Matt Black and Rat
January 20–March 26, 2017
Rasmus Meyers allé 5
5015 Bergen
Norway
Hours: Tuesday–Sunday 11am–5pm,
Thursday 11am–8pm
T +47 940 15 050
bergen@kunsthall.no
Matt Black and Rat is Emily Wardill’s first solo exhibition in a public institution in Norway and her largest solo exhibition for some years. It includes two new film works, as well as a new series of sculptural reliefs and framed rayograms.
For this exhibition, Bergen Kunsthall (in association with the Museu Calouste Gulbenkian, Lisbon) has commissioned a new film, No Trace of Accelerator (2017), which takes as its starting point the mysterious incident of a series of apparently spontaneous fires that broke out in an isolated French town in the mid-1990s. The cause of the fires remained unexplained for some months, a period when all kinds of fear, panic and superstition gripped the small community. The fires were eventually explained, but the reaction of the towns-people became the subject of a case study into the social amplification of risk, written by anthropologists Marc Poumadere and Claire Mays.

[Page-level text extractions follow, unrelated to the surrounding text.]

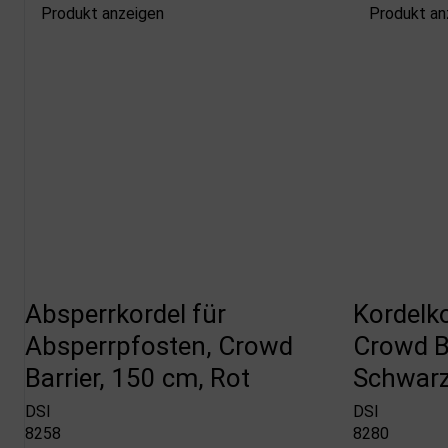
Produkt anzeigen
Produkt an
Absperrkordel für
Kordelk
Absperrpfosten, Crowd
Crowd Ba
Barrier, 150 cm, Rot
Schwar
DSI
DSI
8258
8280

Drawing on her own research into the events—as well as the structure and psychology of fairytales and horror stories—Wardill uses the figure of fire itself as a way to explore the physical, psychological and narrative implications of trying to “model” entities, energies or objects that are in constant flux. Filmed on a series of constructed, stylised sets with a cast of archetypal characters loosely based on the real protagonists, Wardill introduces the idea of fire as a chaotic and unpredictable object—a metaphor for various conditions of fear, instability, uncertainty, and horror.

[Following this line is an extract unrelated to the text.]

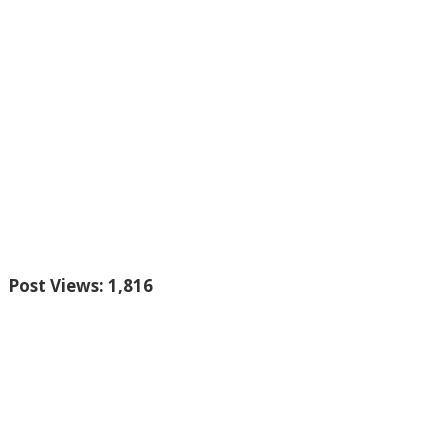
Post Views:
1,816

Also included in the exhibition is another new film, I gave my love a cherry that had no stone (2016). Shot within the interior of the Museu Calouste Gulbenkian, Lisbon, the work assumes an almost sculptural quality—through both its filmic construction and its physical installation. Space, matter and human presence or agency is uncannily confused as the camera glides through the modernist interior, haunting and “performing” it in a kind of ghostly duet with the ethereal protagonist. Shown alongside a new group of sculptural reliefs—which draw on the motif of a freshly unpacked man’s shirt—and a series of large-scale framed rayograms, the exhibition has been conceived as an holistic experience, responding to, and activating the architecture of Bergen Kunsthall to create a disorienting and highly charged environment.
Emily Wardill (b. 1977, UK) lives and works in Lisbon, Portugal.
The exhibition will travel to Museu Calouste Gulbenkian, Lisbon, in summer 2017.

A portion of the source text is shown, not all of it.